R. J. Palacio surmonte un premier écueil : la description. Elle fait cela tout en finesse dans la bouche même d'August, avec une pointe d'humour. Et parfois beaucoup d'émotion. Après une nouvelle confrontation difficile avec un adulte effaré, August trouve refuge dans les bras de sa maman. « Je sais bien que je suis un monstre » lui dit-il. « Elle m'embrassa partout sur le visage. Elle embrassa mes yeux qui tombaient trop bas. Elle embrassa mes joues qui sont si creuses qu'on dirait que quelqu'un y a enfoncé son poing. Elle embrassa ma bouche de tortue. Ses paroles douces m'ont apaisé. Mais aucun mot ne pourra jamais changer mon visage. » Supporter le regard des autres, les frayeurs, les moqueries : la vie d'August n'est pas une sinécure. On comprend pourquoi durant deux ans il n'est jamais sorti sans son casque d'astronaute qui lui cachait le visage, pourquoi il aime tant Halloween et les déguisements obligatoires. On comprend surtout l'angoisse du gamin quand ses parents lui annoncent qu'il va faire sa première rentrée au collège, en sixième.

 

Le regard des autres

Être au centre de tous les regards. Agréable quand on vous admire. Beaucoup moins quand on devine du dégoût, du rejet et même de la peur dans ces regards gênés. Mais August est courageux. Et a envie de tenter l’expérience. Peut-il avoir des copains, des amis, une vie normale ? Comment faire oublier ce visage de Quasimodo ?

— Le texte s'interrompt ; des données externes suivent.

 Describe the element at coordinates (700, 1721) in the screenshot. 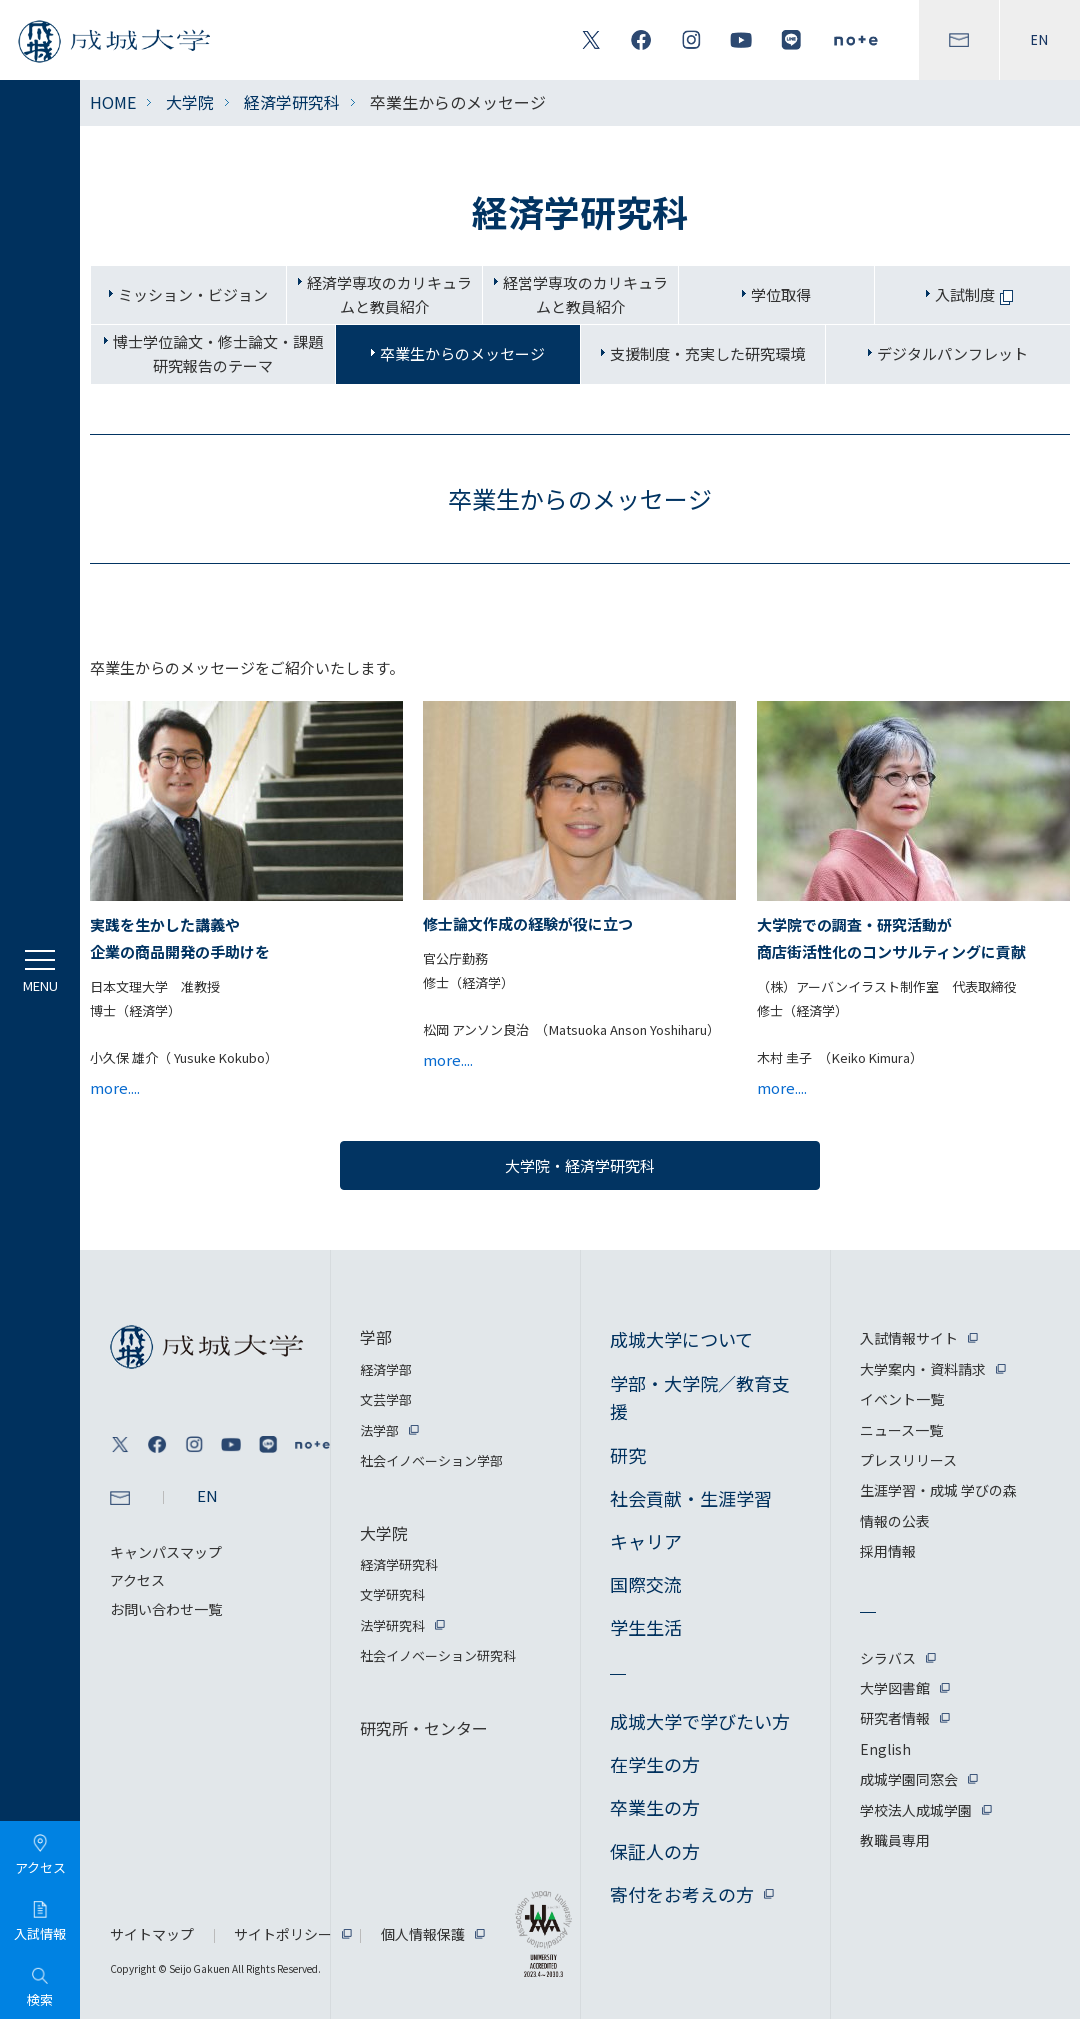 I see `成城大学で学びたい方` at that location.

C'est très dur au début. Mais heureusement, dans toute foule il y a toujours une ou deux perles rares. August, dès le premier jour, rencontre Summer. Une fillette ouverte et intelligente. Elle ne s'arrête pas aux apparences et découvre que derrière ce visage ingrat se cache humour et intelligence. Jack aussi apprécie August. Mais il le paiera le prix fort. Car le reste des enfants évite de parler et surtout toucher le « monstre » au risque d'attraper la « peste » si on ne se lave pas les mains dans les dix minutes. Jack devient lui aussi pestiféré.

Ce roman chorale alterne les points de vue. Jack donne sa vision des choses, Summer aussi. Sans oublier Olivia, la grande sœur d'August. Elle le protège, mais souffre aussi d'un certain abandon de la part de ses parents, accaparés par les souffrances d'August.

Un texte coup de poing, inspiré par une véritable rencontre, écrit par la maman de deux garçons « normaux ». Avec juste ce qu'il faut d'optimisme et de candeur pour le rendre terriblement crédible et inoubliable.